Dataset entries
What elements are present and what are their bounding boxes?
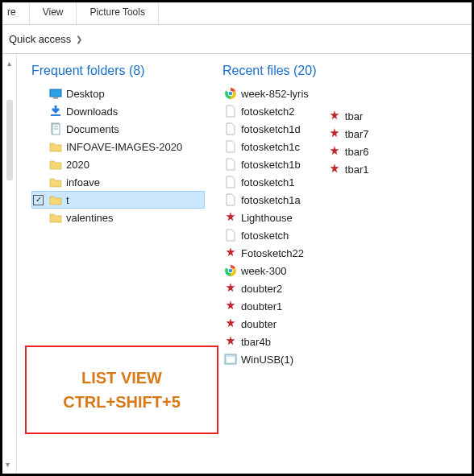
file-label: fotosketch1c <box>241 141 300 153</box>
file-label: tbar6 <box>345 146 369 158</box>
recent-files-group: Recent files (20) week-852-lyrisfotosket… <box>222 64 465 467</box>
file-label: fotosketch1a <box>241 194 301 206</box>
file-label: doubter1 <box>241 300 282 313</box>
folder-icon <box>49 193 62 206</box>
file-item[interactable]: fotosketch1 <box>222 173 310 191</box>
file-label: fotosketch2 <box>241 106 295 118</box>
folder-label: 2020 <box>66 159 89 171</box>
file-label: WinUSB(1) <box>241 354 293 366</box>
documents-icon <box>49 122 62 135</box>
file-item[interactable]: tbar <box>326 107 371 125</box>
file-label: tbar <box>345 110 363 122</box>
breadcrumb-bar[interactable]: Quick access ❯ <box>2 25 472 54</box>
irfan-icon <box>328 110 341 122</box>
folder-icon <box>49 176 62 188</box>
irfan-icon <box>328 145 341 158</box>
scroll-down-icon[interactable]: ▾ <box>6 460 10 469</box>
file-item[interactable]: tbar1 <box>326 160 371 178</box>
file-item[interactable]: fotosketch1d <box>222 120 310 138</box>
folder-item[interactable]: infoave <box>31 173 205 191</box>
breadcrumb-location: Quick access <box>9 33 71 45</box>
file-label: fotosketch1b <box>241 159 301 171</box>
annotation-line2: CTRL+SHIFT+5 <box>63 390 181 414</box>
scroll-thumb[interactable] <box>6 100 13 180</box>
folder-item[interactable]: Downloads <box>31 102 205 120</box>
folder-item[interactable]: Documents <box>31 120 205 138</box>
irfan-icon <box>328 127 341 140</box>
app-icon <box>224 353 237 366</box>
folder-label: valentines <box>66 212 114 224</box>
file-icon <box>224 140 237 153</box>
file-icon <box>224 122 237 135</box>
irfan-icon <box>328 163 341 176</box>
folder-item[interactable]: 2020 <box>31 155 205 173</box>
file-item[interactable]: tbar4b <box>222 333 310 350</box>
file-item[interactable]: doubter2 <box>222 279 310 297</box>
file-item[interactable]: Fotosketch22 <box>222 244 310 262</box>
file-item[interactable]: Lighthouse <box>222 209 310 226</box>
file-item[interactable]: fotosketch2 <box>222 102 310 120</box>
folder-item[interactable]: valentines <box>31 209 205 226</box>
file-item[interactable]: doubter1 <box>222 297 310 315</box>
irfan-icon <box>224 211 237 224</box>
file-label: tbar4b <box>241 336 271 348</box>
file-label: tbar7 <box>345 128 369 140</box>
file-label: week-300 <box>241 265 286 277</box>
tab-share[interactable]: re <box>2 2 30 24</box>
folder-label: Documents <box>66 123 119 135</box>
file-icon <box>224 176 237 188</box>
folder-label: INFOAVE-IMAGES-2020 <box>66 141 182 153</box>
file-item[interactable]: doubter <box>222 315 310 333</box>
file-item[interactable]: week-852-lyris <box>222 85 310 102</box>
file-icon <box>224 193 237 206</box>
chevron-right-icon: ❯ <box>76 35 82 43</box>
file-item[interactable]: fotosketch1a <box>222 191 310 209</box>
file-label: doubter2 <box>241 283 282 295</box>
tab-picture-tools[interactable]: Picture Tools <box>77 2 158 24</box>
file-icon <box>224 158 237 171</box>
irfan-icon <box>224 317 237 330</box>
file-label: Fotosketch22 <box>241 247 304 259</box>
desktop-icon <box>49 87 62 100</box>
file-icon <box>224 229 237 242</box>
folder-icon <box>49 158 62 171</box>
folder-label: infoave <box>66 176 100 188</box>
file-label: week-852-lyris <box>241 88 309 100</box>
ribbon-tabs: re View Picture Tools <box>2 2 472 25</box>
file-label: fotosketch1d <box>241 123 301 135</box>
nav-pane-divider: ▴ ▾ <box>2 54 17 474</box>
chrome-icon <box>224 264 237 277</box>
folder-item[interactable]: INFOAVE-IMAGES-2020 <box>31 138 205 155</box>
file-item[interactable]: WinUSB(1) <box>222 350 310 368</box>
file-label: fotosketch <box>241 230 289 242</box>
tab-view[interactable]: View <box>30 2 77 24</box>
file-label: tbar1 <box>345 163 369 176</box>
file-label: doubter <box>241 318 276 330</box>
file-icon <box>224 105 237 118</box>
recent-files-heading: Recent files (20) <box>222 64 465 78</box>
file-item[interactable]: fotosketch1c <box>222 138 310 155</box>
download-icon <box>49 105 62 118</box>
folder-label: Downloads <box>66 106 118 118</box>
folder-item[interactable]: Desktop <box>31 85 205 102</box>
irfan-icon <box>224 300 237 313</box>
file-item[interactable]: tbar7 <box>326 125 371 143</box>
checkbox[interactable]: ✓ <box>33 195 44 205</box>
annotation-overlay: LIST VIEW CTRL+SHIFT+5 <box>25 346 218 434</box>
irfan-icon <box>224 246 237 259</box>
chrome-icon <box>224 87 237 100</box>
file-item[interactable]: fotosketch1b <box>222 155 310 173</box>
annotation-line1: LIST VIEW <box>81 366 162 390</box>
file-item[interactable]: week-300 <box>222 262 310 279</box>
irfan-icon <box>224 335 237 348</box>
irfan-icon <box>224 282 237 295</box>
folder-item[interactable]: ✓t <box>31 191 205 209</box>
scroll-up-icon[interactable]: ▴ <box>2 59 16 68</box>
folder-icon <box>49 140 62 153</box>
file-item[interactable]: tbar6 <box>326 143 371 160</box>
folder-label: t <box>66 194 69 206</box>
file-item[interactable]: fotosketch <box>222 226 310 244</box>
frequent-folders-heading: Frequent folders (8) <box>31 64 205 78</box>
folder-icon <box>49 211 62 224</box>
folder-label: Desktop <box>66 88 105 100</box>
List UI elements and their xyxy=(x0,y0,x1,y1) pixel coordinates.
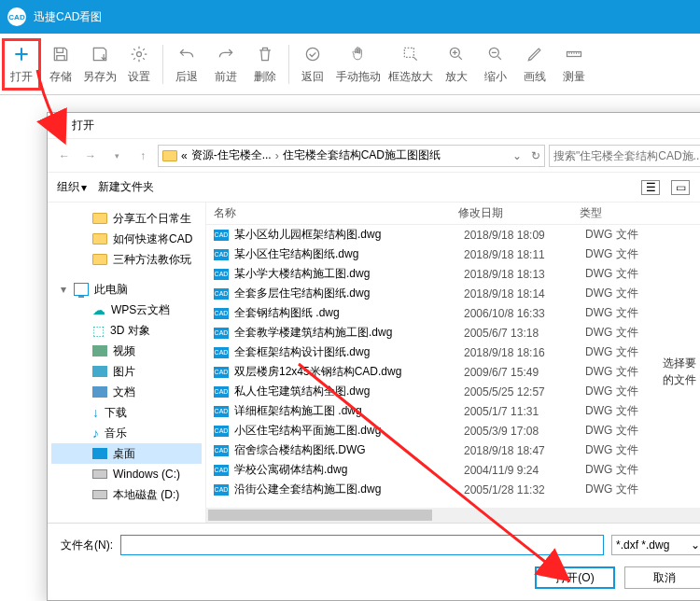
tree-node[interactable]: ▾此电脑 xyxy=(51,279,202,300)
file-date: 2004/11/9 9:24 xyxy=(464,464,585,477)
file-row[interactable]: CAD学校公寓砌体结构.dwg2004/11/9 9:24DWG 文件 xyxy=(206,460,700,480)
filename-input[interactable] xyxy=(120,535,604,555)
file-date: 2018/9/18 18:47 xyxy=(464,444,585,457)
file-row[interactable]: CAD某小区幼儿园框架结构图.dwg2018/9/18 18:09DWG 文件 xyxy=(206,225,700,245)
return-button[interactable]: 返回 xyxy=(293,38,332,91)
trash-icon xyxy=(254,43,276,65)
dwg-file-icon: CAD xyxy=(214,386,229,398)
search-box[interactable] xyxy=(549,145,700,167)
dwg-file-icon: CAD xyxy=(214,288,229,300)
back-button[interactable]: 后退 xyxy=(167,38,206,91)
file-rows: CAD某小区幼儿园框架结构图.dwg2018/9/18 18:09DWG 文件C… xyxy=(206,225,700,508)
tree-label: 图片 xyxy=(113,364,135,380)
pan-button[interactable]: 手动拖动 xyxy=(332,38,385,91)
file-list-header[interactable]: 名称 修改日期 类型 xyxy=(206,203,700,225)
col-date[interactable]: 修改日期 xyxy=(458,205,580,221)
breadcrumb[interactable]: « 资源-住宅楼全... › 住宅楼全套结构CAD施工图图纸 ⌄ ↻ xyxy=(158,145,545,167)
file-row[interactable]: CAD小区住宅结构平面施工图.dwg2005/3/9 17:08DWG 文件 xyxy=(206,421,700,440)
nav-up-icon[interactable]: ↑ xyxy=(132,145,154,167)
dwg-file-icon: CAD xyxy=(214,367,229,378)
file-name: 某小学大楼结构施工图.dwg xyxy=(234,266,464,282)
saveas-button[interactable]: 另存为 xyxy=(80,38,119,91)
file-row[interactable]: CAD全套钢结构图纸 .dwg2006/10/8 16:33DWG 文件 xyxy=(206,303,700,323)
filename-label: 文件名(N): xyxy=(61,538,113,553)
organize-button[interactable]: 组织 ▾ xyxy=(57,179,87,195)
return-icon xyxy=(301,43,324,65)
tree-node[interactable]: 如何快速将CAD xyxy=(51,229,202,249)
tree-node[interactable]: 文档 xyxy=(51,382,202,402)
filetype-select[interactable]: *.dxf *.dwg ⌄ xyxy=(611,535,700,555)
tree-node[interactable]: Windows (C:) xyxy=(51,464,202,484)
folder-tree[interactable]: 分享五个日常生如何快速将CAD三种方法教你玩▾此电脑☁WPS云文档⬚3D 对象视… xyxy=(48,203,206,523)
nav-fwd-icon[interactable]: → xyxy=(79,145,102,167)
scrollbar-horizontal[interactable] xyxy=(206,508,700,523)
file-row[interactable]: CAD某小学大楼结构施工图.dwg2018/9/18 18:13DWG 文件 xyxy=(206,264,700,284)
col-name[interactable]: 名称 xyxy=(206,205,458,221)
view-mode-icon[interactable]: ☰ xyxy=(641,180,660,195)
refresh-icon[interactable]: ↻ xyxy=(531,149,540,162)
tree-node[interactable]: 分享五个日常生 xyxy=(51,208,202,229)
doc-icon xyxy=(92,386,107,398)
col-type[interactable]: 类型 xyxy=(580,205,700,221)
tree-node[interactable]: ☁WPS云文档 xyxy=(51,300,202,320)
scrollbar-thumb[interactable] xyxy=(208,510,432,521)
save-button[interactable]: 存储 xyxy=(41,38,80,91)
zoomin-button[interactable]: 放大 xyxy=(437,38,476,91)
file-row[interactable]: CAD全套教学楼建筑结构施工图.dwg2005/6/7 13:18DWG 文件 xyxy=(206,323,700,342)
nav-back-icon[interactable]: ← xyxy=(53,145,76,167)
tree-label: Windows (C:) xyxy=(113,468,180,481)
nav-history-icon[interactable]: ▾ xyxy=(105,145,128,167)
zoomout-icon xyxy=(484,43,507,65)
tree-node[interactable]: ↓下载 xyxy=(51,402,202,423)
settings-button[interactable]: 设置 xyxy=(119,38,159,91)
open-confirm-button[interactable]: 打开(O) xyxy=(535,566,615,589)
crumb-dropdown-icon[interactable]: ⌄ xyxy=(512,149,522,162)
dialog-titlebar[interactable]: 打开 xyxy=(48,113,700,139)
file-row[interactable]: CAD双层楼房12x45米钢结构CAD.dwg2009/6/7 15:49DWG… xyxy=(206,362,700,382)
tree-node[interactable]: 视频 xyxy=(51,341,202,361)
file-type: DWG 文件 xyxy=(585,344,638,360)
file-date: 2005/1/28 11:32 xyxy=(464,483,585,496)
file-row[interactable]: CAD宿舍综合楼结构图纸.DWG2018/9/18 18:47DWG 文件 xyxy=(206,440,700,460)
folder-icon xyxy=(92,213,107,224)
folder-icon xyxy=(162,150,177,161)
file-type: DWG 文件 xyxy=(585,423,638,439)
preview-pane-icon[interactable]: ▭ xyxy=(671,180,690,195)
open-button[interactable]: 打开 xyxy=(2,38,41,91)
file-name: 宿舍综合楼结构图纸.DWG xyxy=(234,442,464,458)
search-input[interactable] xyxy=(553,149,700,162)
app-titlebar: CAD 迅捷CAD看图 xyxy=(0,0,700,34)
tree-label: WPS云文档 xyxy=(111,302,170,318)
file-date: 2005/3/9 17:08 xyxy=(464,425,585,438)
tree-node[interactable]: 桌面 xyxy=(51,443,202,464)
tree-label: 视频 xyxy=(113,343,135,359)
file-row[interactable]: CAD全套多层住宅结构图纸.dwg2018/9/18 18:14DWG 文件 xyxy=(206,284,700,303)
gear-icon xyxy=(128,43,150,65)
file-row[interactable]: CAD全套框架结构设计图纸.dwg2018/9/18 18:16DWG 文件 xyxy=(206,342,700,362)
delete-button[interactable]: 删除 xyxy=(245,38,285,91)
tree-node[interactable]: 三种方法教你玩 xyxy=(51,249,202,270)
file-row[interactable]: CAD私人住宅建筑结构全图.dwg2005/5/25 12:57DWG 文件 xyxy=(206,382,700,401)
file-date: 2018/9/18 18:09 xyxy=(464,229,585,242)
dialog-body: 分享五个日常生如何快速将CAD三种方法教你玩▾此电脑☁WPS云文档⬚3D 对象视… xyxy=(48,203,700,523)
tree-node[interactable]: ⬚3D 对象 xyxy=(51,320,202,341)
tree-node[interactable]: ♪音乐 xyxy=(51,423,202,443)
tree-node[interactable]: 本地磁盘 (D:) xyxy=(51,484,202,505)
crumb-seg2[interactable]: 住宅楼全套结构CAD施工图图纸 xyxy=(283,147,441,163)
newfolder-button[interactable]: 新建文件夹 xyxy=(98,179,154,195)
measure-button[interactable]: 测量 xyxy=(554,38,594,91)
file-type: DWG 文件 xyxy=(585,227,638,243)
file-row[interactable]: CAD某小区住宅结构图纸.dwg2018/9/18 18:11DWG 文件 xyxy=(206,245,700,264)
file-row[interactable]: CAD沿街公建全套结构施工图.dwg2005/1/28 11:32DWG 文件 xyxy=(206,480,700,499)
zoomout-button[interactable]: 缩小 xyxy=(476,38,515,91)
forward-button[interactable]: 前进 xyxy=(206,38,245,91)
cancel-button[interactable]: 取消 xyxy=(624,566,700,589)
zoombox-button[interactable]: 框选放大 xyxy=(385,38,437,91)
file-date: 2005/5/25 12:57 xyxy=(464,385,585,398)
file-row[interactable]: CAD详细框架结构施工图 .dwg2005/1/7 11:31DWG 文件 xyxy=(206,401,700,421)
crumb-seg1[interactable]: 资源-住宅楼全... xyxy=(191,147,272,163)
return-label: 返回 xyxy=(301,69,324,85)
file-type: DWG 文件 xyxy=(585,482,638,497)
tree-node[interactable]: 图片 xyxy=(51,361,202,382)
line-button[interactable]: 画线 xyxy=(515,38,554,91)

Problem to work on:
In the entries above, find each line with the string "Picture" and copy it.

Result:
tab-picture-tools[interactable]: Picture Tools <box>77 2 158 24</box>
ribbon-tabs: re View Picture Tools <box>2 2 472 25</box>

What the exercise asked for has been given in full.